● WHAT YOU SHOULD DO
Take every line containing "Their" out of the records.

● MATERIALS PROVIDED
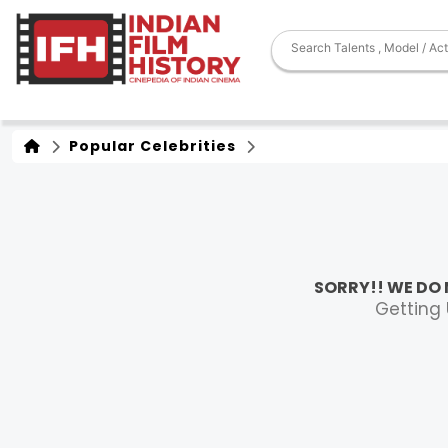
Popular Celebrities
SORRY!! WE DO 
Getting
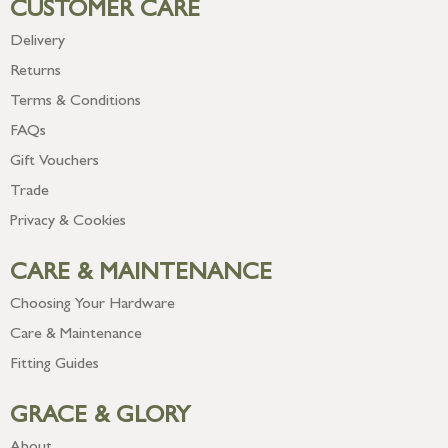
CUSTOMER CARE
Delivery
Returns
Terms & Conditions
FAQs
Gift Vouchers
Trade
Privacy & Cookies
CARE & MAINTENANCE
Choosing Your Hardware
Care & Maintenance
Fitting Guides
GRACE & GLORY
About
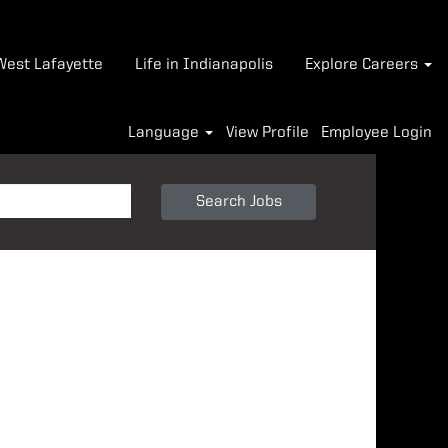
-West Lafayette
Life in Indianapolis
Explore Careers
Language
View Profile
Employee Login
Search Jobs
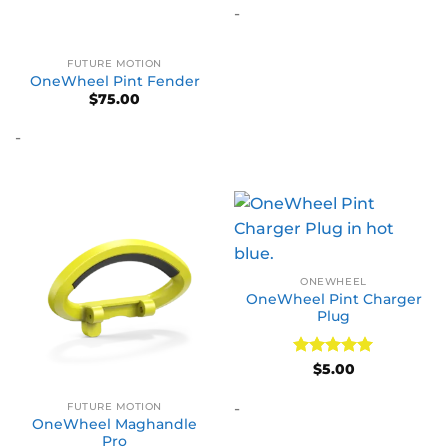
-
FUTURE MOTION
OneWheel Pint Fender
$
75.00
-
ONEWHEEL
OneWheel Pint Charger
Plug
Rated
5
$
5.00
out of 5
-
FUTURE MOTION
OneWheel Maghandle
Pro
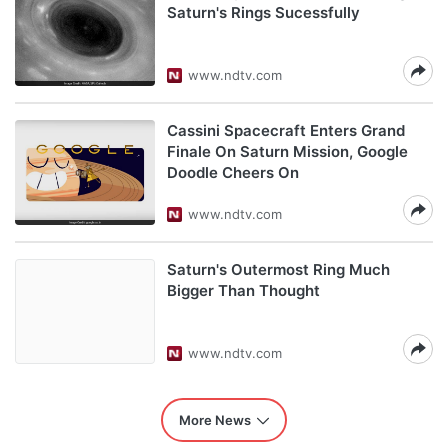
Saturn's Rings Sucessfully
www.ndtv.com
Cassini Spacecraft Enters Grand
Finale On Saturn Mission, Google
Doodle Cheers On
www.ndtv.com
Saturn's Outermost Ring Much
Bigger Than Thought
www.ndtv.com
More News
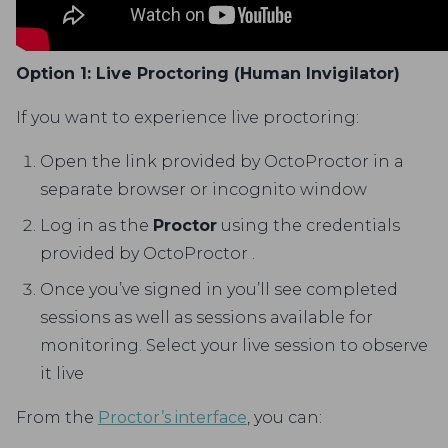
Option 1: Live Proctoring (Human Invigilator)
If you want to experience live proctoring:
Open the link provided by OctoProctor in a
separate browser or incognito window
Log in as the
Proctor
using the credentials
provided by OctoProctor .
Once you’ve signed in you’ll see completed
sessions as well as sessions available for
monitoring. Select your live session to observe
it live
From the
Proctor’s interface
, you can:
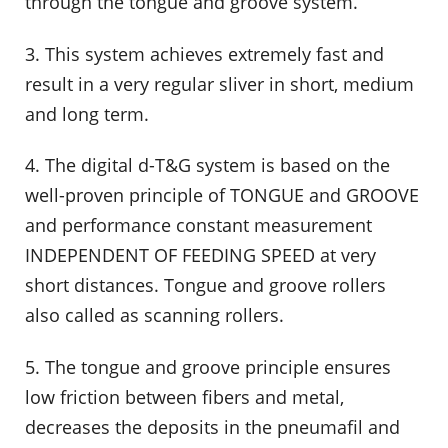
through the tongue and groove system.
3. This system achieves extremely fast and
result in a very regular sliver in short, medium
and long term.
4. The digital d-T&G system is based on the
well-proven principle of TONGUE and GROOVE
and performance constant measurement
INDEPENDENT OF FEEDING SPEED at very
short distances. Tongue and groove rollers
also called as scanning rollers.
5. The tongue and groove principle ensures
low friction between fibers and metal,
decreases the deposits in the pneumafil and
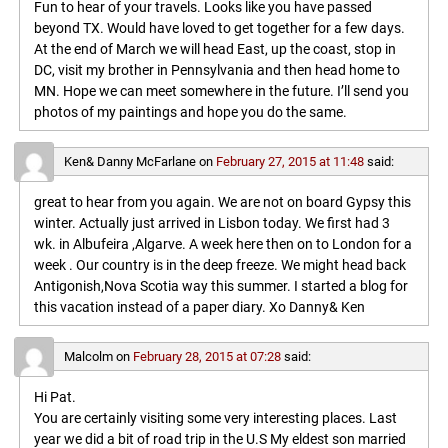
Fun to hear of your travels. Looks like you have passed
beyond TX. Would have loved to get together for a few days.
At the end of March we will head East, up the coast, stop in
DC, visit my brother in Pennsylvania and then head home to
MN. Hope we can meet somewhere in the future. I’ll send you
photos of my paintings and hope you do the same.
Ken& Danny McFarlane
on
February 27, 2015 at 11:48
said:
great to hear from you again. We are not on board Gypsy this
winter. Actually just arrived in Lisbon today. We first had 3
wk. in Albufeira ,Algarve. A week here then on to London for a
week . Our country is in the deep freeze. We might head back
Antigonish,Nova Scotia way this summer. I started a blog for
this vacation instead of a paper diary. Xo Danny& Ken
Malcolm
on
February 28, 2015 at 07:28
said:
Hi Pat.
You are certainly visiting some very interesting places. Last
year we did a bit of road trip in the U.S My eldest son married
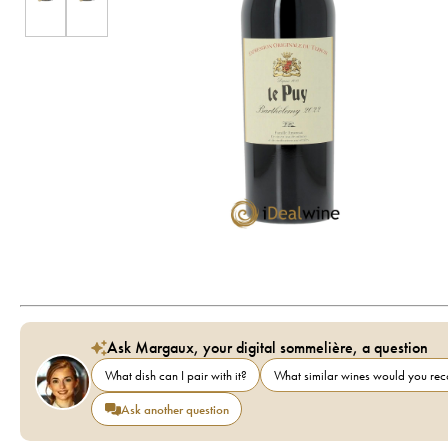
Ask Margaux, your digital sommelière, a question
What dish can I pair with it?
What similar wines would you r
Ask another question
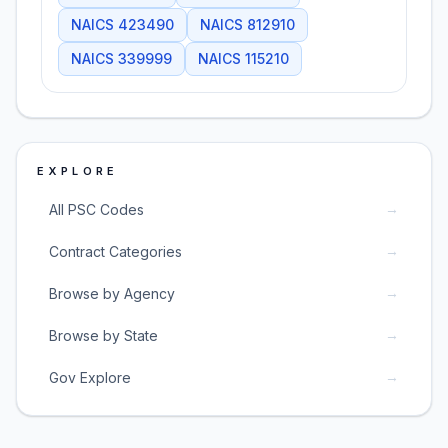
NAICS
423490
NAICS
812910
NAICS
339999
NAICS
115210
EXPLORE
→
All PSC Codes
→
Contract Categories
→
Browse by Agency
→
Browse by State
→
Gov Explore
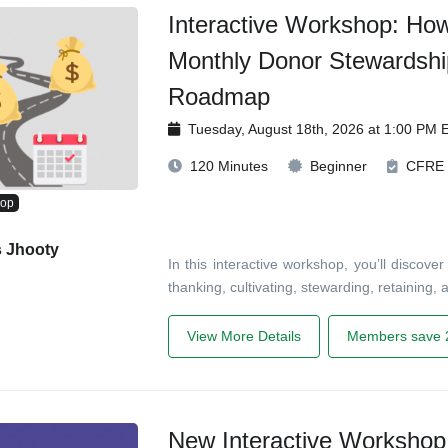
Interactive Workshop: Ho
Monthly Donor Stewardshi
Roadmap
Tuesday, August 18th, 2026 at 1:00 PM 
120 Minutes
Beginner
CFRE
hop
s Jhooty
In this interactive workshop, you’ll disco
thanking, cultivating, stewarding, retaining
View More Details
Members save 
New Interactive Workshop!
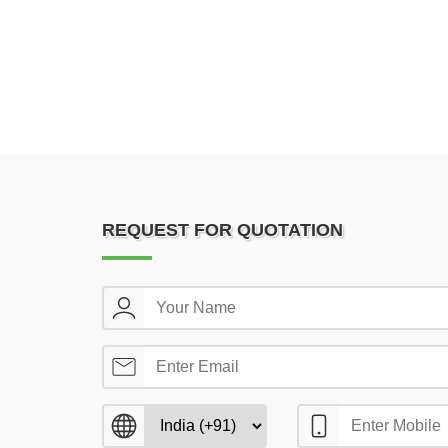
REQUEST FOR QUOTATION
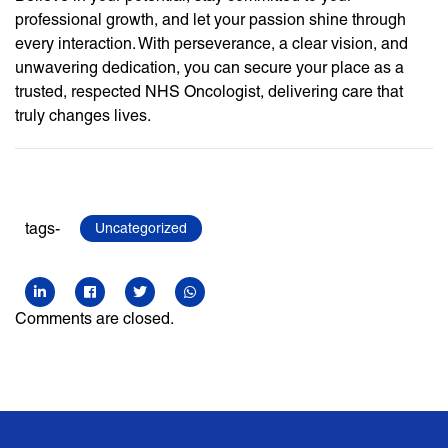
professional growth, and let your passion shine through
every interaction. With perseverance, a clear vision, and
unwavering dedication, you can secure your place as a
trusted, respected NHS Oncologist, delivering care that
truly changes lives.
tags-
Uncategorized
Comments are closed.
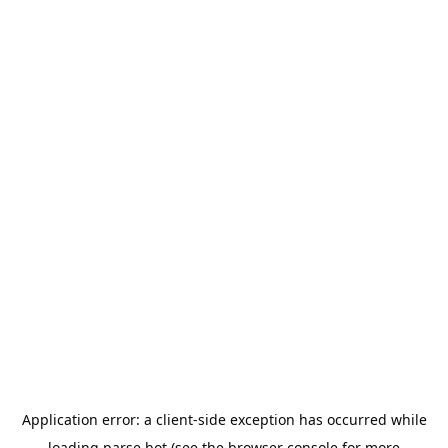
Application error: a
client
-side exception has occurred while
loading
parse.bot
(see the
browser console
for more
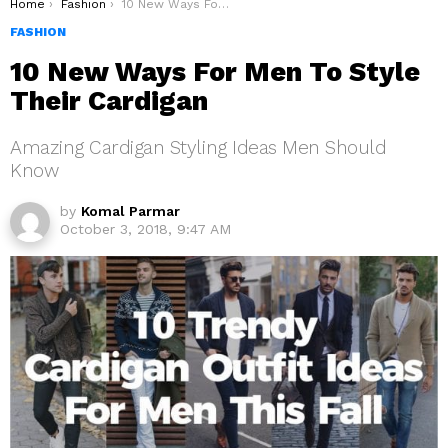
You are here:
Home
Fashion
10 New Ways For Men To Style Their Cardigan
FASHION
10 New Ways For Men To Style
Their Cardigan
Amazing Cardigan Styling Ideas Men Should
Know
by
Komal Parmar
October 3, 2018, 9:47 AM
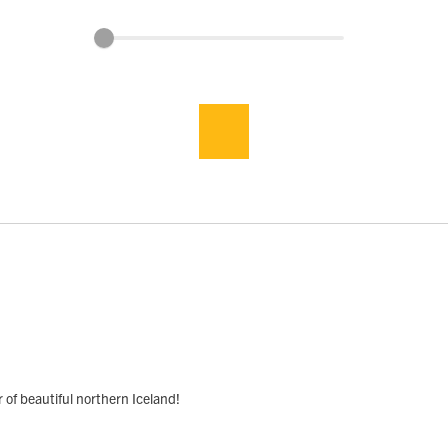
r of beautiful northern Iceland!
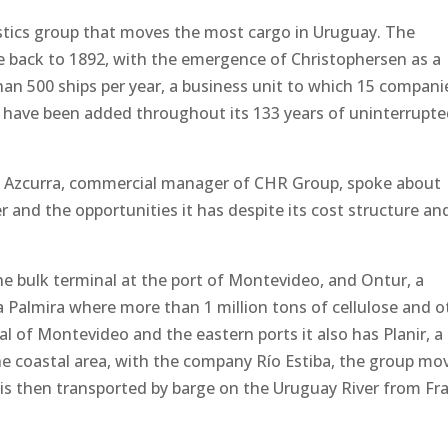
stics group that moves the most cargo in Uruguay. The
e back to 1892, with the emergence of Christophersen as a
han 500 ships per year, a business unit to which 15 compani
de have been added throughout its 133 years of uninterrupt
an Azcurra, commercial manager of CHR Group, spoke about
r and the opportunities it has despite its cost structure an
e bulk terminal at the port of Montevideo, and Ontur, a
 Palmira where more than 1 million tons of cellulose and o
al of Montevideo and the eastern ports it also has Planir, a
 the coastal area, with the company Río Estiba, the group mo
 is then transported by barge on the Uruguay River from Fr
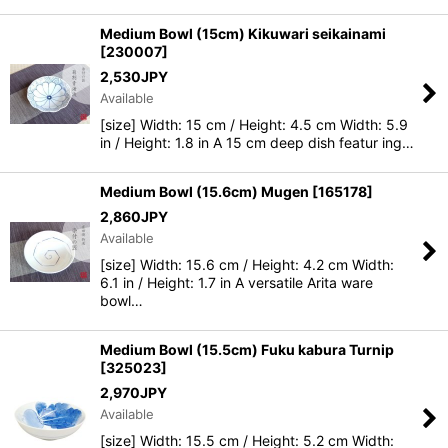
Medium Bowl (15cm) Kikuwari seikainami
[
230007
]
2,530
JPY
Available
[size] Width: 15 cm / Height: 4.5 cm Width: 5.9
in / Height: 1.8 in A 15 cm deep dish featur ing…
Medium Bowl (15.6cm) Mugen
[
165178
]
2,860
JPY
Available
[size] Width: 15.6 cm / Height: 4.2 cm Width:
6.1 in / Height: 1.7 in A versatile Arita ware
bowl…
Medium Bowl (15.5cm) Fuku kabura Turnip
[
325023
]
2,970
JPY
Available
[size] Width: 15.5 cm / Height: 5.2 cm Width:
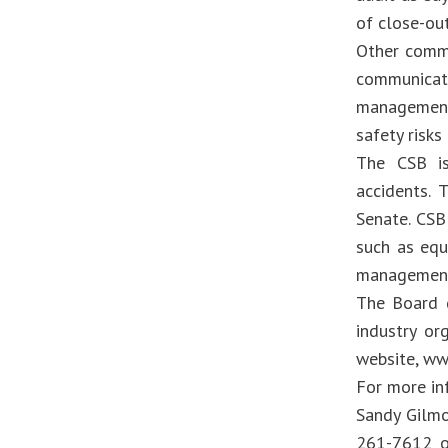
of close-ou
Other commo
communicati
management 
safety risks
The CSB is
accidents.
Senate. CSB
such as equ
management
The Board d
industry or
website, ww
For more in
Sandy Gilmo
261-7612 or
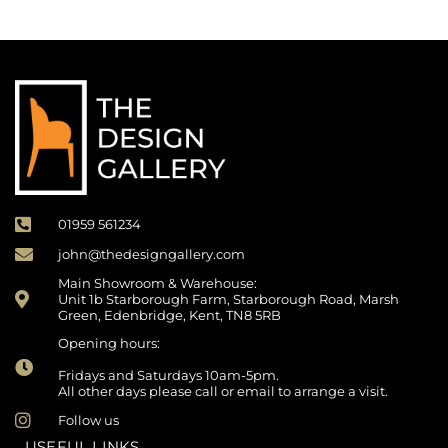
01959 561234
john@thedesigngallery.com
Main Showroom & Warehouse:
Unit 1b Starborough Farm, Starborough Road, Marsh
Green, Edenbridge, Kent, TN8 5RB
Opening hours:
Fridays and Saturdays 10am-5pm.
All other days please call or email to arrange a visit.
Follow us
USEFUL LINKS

● SOLUTION BELOW
10 New Ways For Men To Style Their Cardigan
Their Cardigan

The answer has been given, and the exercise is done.